_WHAT YOU SHOULD DO:_ Where does the word "Homes" show up in the records? Copy every line that has it.

_PROVIDED ENTRIES:_
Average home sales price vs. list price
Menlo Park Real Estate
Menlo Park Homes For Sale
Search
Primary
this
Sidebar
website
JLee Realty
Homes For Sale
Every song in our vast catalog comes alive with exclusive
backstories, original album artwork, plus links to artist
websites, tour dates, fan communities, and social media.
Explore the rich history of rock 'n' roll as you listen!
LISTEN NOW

--

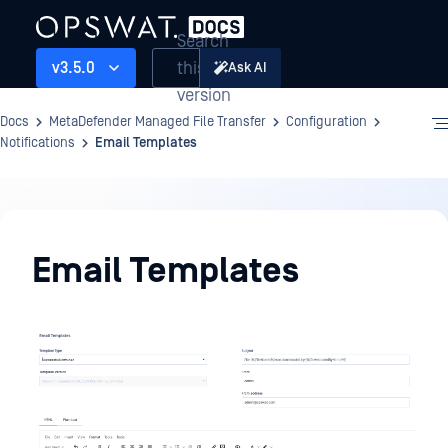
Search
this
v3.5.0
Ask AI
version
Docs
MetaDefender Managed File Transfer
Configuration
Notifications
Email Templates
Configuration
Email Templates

_REPLY TO THE TASK:_
Menlo Park Homes For Sale
Homes For Sale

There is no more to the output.